Floyd Mayweather’s Financial Genius

Boxer Floyd Mayweather Jr. walks onto the stage during an arrival ceremony Tuesday, April 28, 2015, in Las Vegas. Mayweather will face Manny Pacquiao in a welterweight boxing match in Las Vegas on May 2. (AP Photo/John Locher)
Boxer Floyd Mayweather Jr. walks onto the stage during an arrival ceremony Tuesday, April 28, 2015, in Las Vegas. Photo: John Locher/AP/Corbis

Floyd Mayweather has made crystal clear what his Saturday prize fight against Manny Pacquiao is really about.  

Money,” he told one interviewer. “I’m not going to lie to you. Of course, everything plays a major key. I love the fans, I want to give them excitement, I love them.” But the fans aren’t the central reason for the fight? “No, the money.” The 47-and-0 boxer went on: “At the end of the day, my daughter can’t eat the zero. She can’t eat a boxing record.”

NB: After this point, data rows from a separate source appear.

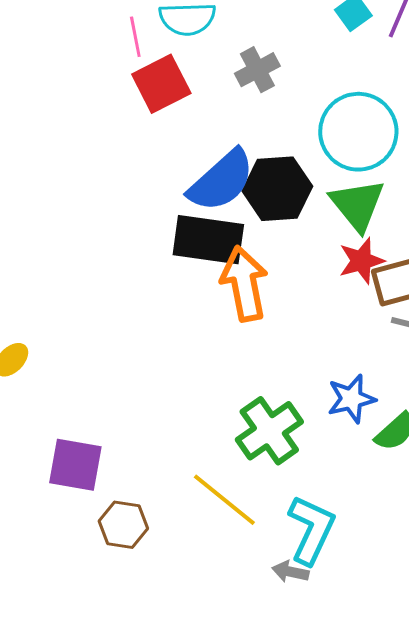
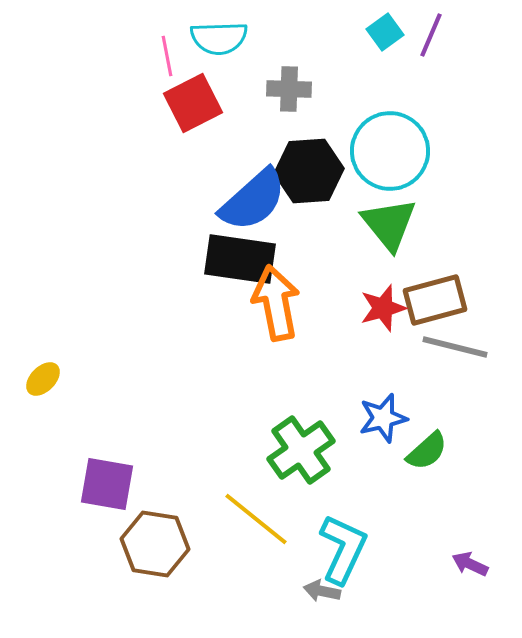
gray cross: (257, 70) -> (289, 89), turned 30
black hexagon: (277, 189) -> (309, 171), moved
red star: (361, 261) -> (383, 308), moved
brown hexagon: (123, 525) -> (155, 544), size x1.4

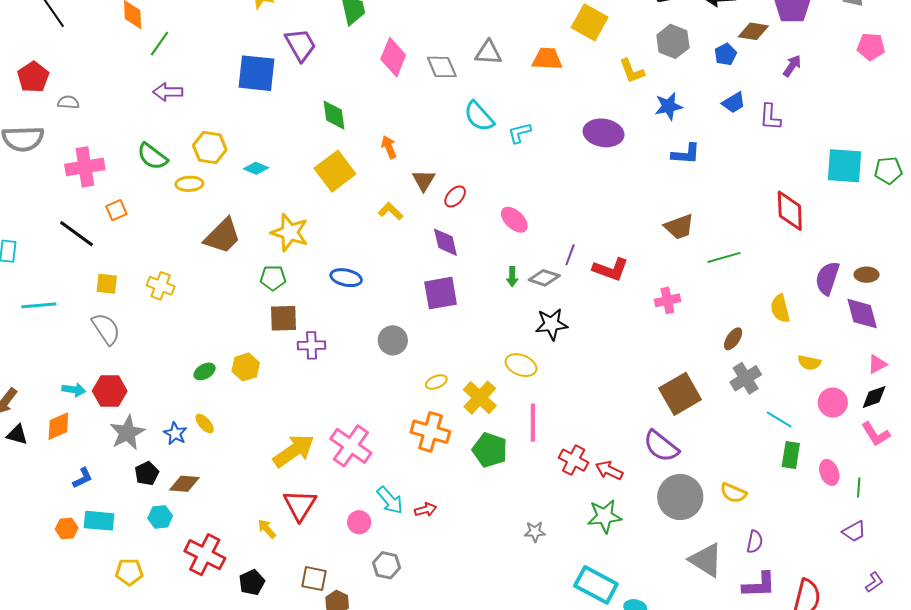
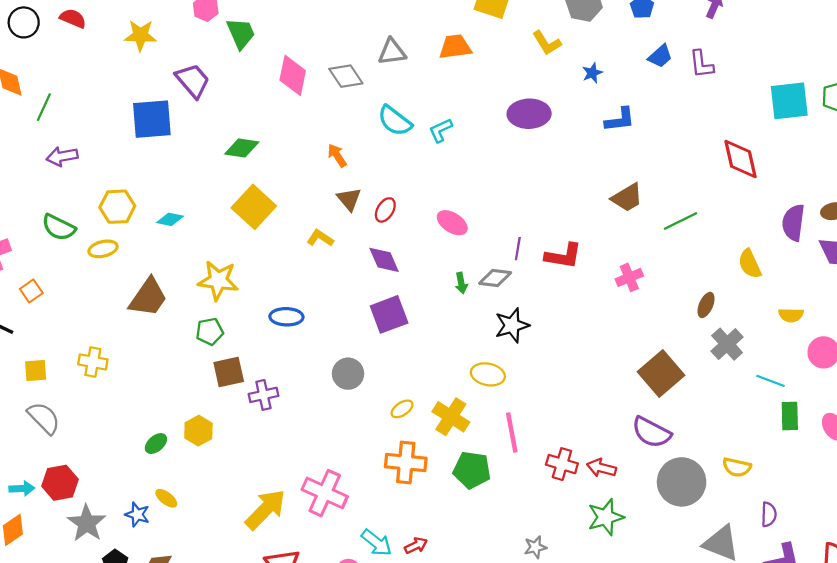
blue star: (669, 106) -> (592, 73), size x0.7
green diamond: (334, 115) -> (242, 148), turned -64
orange arrow: (389, 147) -> (337, 155), moved

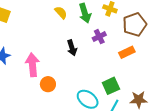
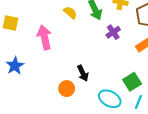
black arrow: (72, 48) -> (83, 73), moved
pink arrow: (32, 65) -> (44, 37), moved

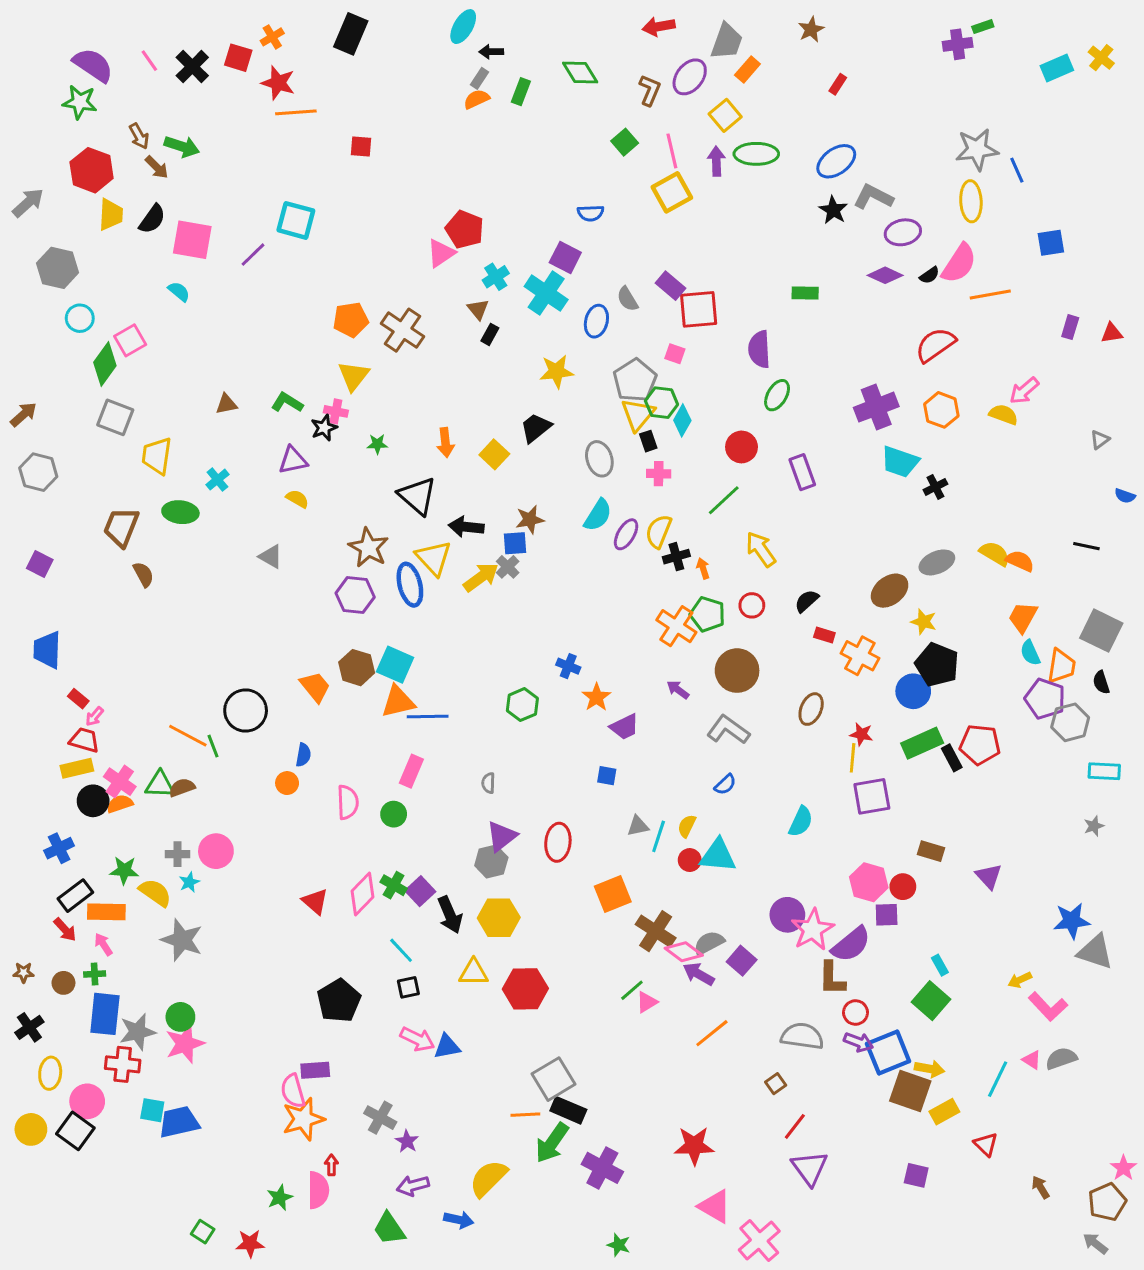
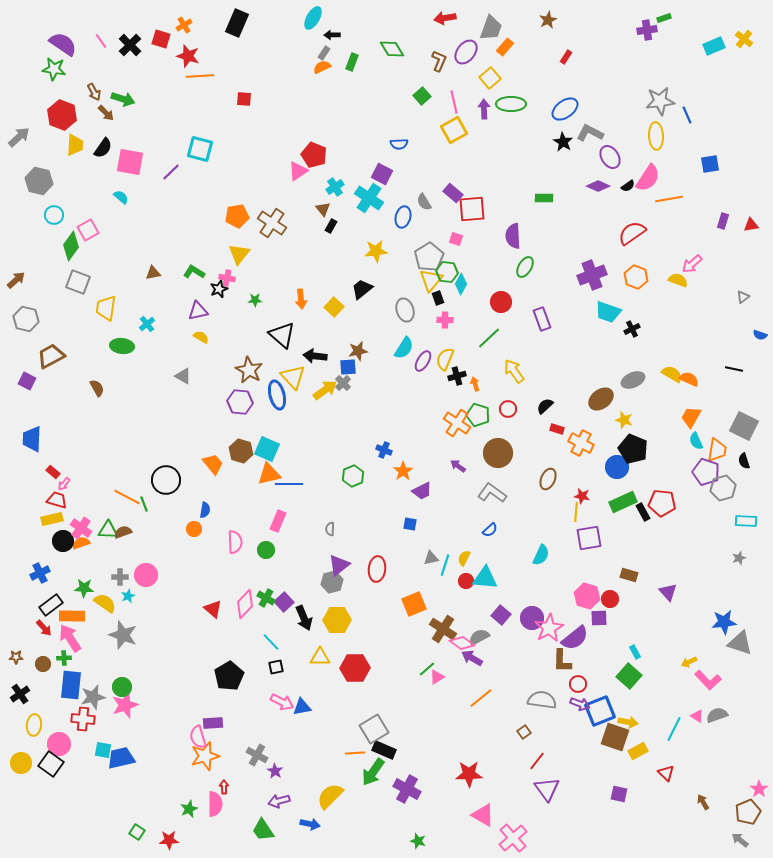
purple ellipse: (903, 232) -> (610, 157), turned 70
brown trapezoid: (121, 527) -> (51, 356), moved, turned 40
pink arrow: (103, 944) -> (70, 638), size x1.8
purple square: (742, 961) -> (501, 615), moved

Win or lose, Mayweather stands to make an astonishing amount on Saturday — well more than $100 million for an hour or so of work. And he will do so by virtue of one of the most unusual and potentially the most lucrative financial deals in all of professional sports.  

Many star athletes make the lion’s share of their money through endorsements, and virtually all get something from big-spending brands. LeBron James, for instance, made $19.3 million last year playing basketball and more than $50 million hawking products for Coca-Cola, Nike, Samsung, Dunkin’ Donuts, and Audemars Piguet watches, as tallied by Forbes. Roger Federer had $4.2 million in winnings and ten times that amount in endorsement income. But not Mayweather. In fact, he came out No. 1 in the Forbes list of the world’s top 100 earners in sports in 2014. And he was the only one not to have any endorsement income, largely owing to his horrific record of domestic abuse. 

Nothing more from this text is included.